I suppose some lee-way must be given because this is the product of mostly volunteers. However, given the source of so many low cost professional MMOGs out there it hardly seems worth dealing with random crashes and frequent server down time.

Collective Revisioning

Posted in forum archive at 12:00 pm by

This is a neat idea: Lawrence Lessig, Standford Professor and consumer IP rights advocate, is preparing an update to his book: Code, and other Laws of Cyberspace. He knows the text is out of date after the 5 years since its first publishing. However, V2 will be authored a little differently.

Beginning in February, we’ll be posting Version 1 of Code to a Wiki. “Chapter Captains” will then supervise updates and corrections. Depending upon the progress, sometime near June, I will take the product and edit and rewrite it to produce Code, v2. The Wiki will stay live forever (under a Creative Commons license). The edited book will be published in the fall. I have donated my advance for Code, v2 to Creative Commons. All royalties beyond the advance will be donated as well.

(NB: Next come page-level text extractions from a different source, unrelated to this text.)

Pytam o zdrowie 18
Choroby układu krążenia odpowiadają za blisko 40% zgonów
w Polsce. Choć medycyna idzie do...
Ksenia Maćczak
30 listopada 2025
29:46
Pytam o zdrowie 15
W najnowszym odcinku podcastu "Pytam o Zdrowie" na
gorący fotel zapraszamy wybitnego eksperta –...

My aim is not to write a new book; my aim is to correct and update the existing book. But I’m eager for advice and expert direction.

Wiki’s can work very well: just look at WikiPedia. Using the interested community to edit and update a text is a very interesting idea. Good luck to Lessig on his grand experiment. :)

12.24.04

More 8bit Music

Posted in forum archive at 7:43 pm by

Need more holiday music for your stereo but can’t find anything 8 bit enough? Check out the 8bitpeople’s 8bits of Christmas. With free mp3’s available for download, its the NES Christmas game soundtrack that was never made. :)

Steelworker builds Mech

Posted in forum archive at 7:39 pm by

Raisin prodded me to go ahead and post possibly the coolest thing a steel worker has made since… well… hmmm… gonna have to thing on that one. Anyway, an Alaskan steelworker is building his own mech. There’s more on the story:

“I’ve always been building things,” he said. “But with the mecha I wanted to do something different than what everyone else was doing. It’s hard to invent something new.”

When completed, the idea is for the pilot to be able to strap himself into a central, padded compartment, and then control the mecha with the motions of his own body. When the pilot walks, the mecha walks. Raise an arm and open a hand, and the mecha does the same, with 46 possible movements planned.

Owens said he can’t afford top-of-the line equipment, like infrared sensors and electronics that would govern the motion. Instead he’s using a hydraulic system to transfer the motion of his limbs to the larger structure, and a gas engine mounted on the back to generate the power needed. In all, the system can exert about 3,500 pounds per square inch, or more than enough to set his ton and a half creation in motion, he said.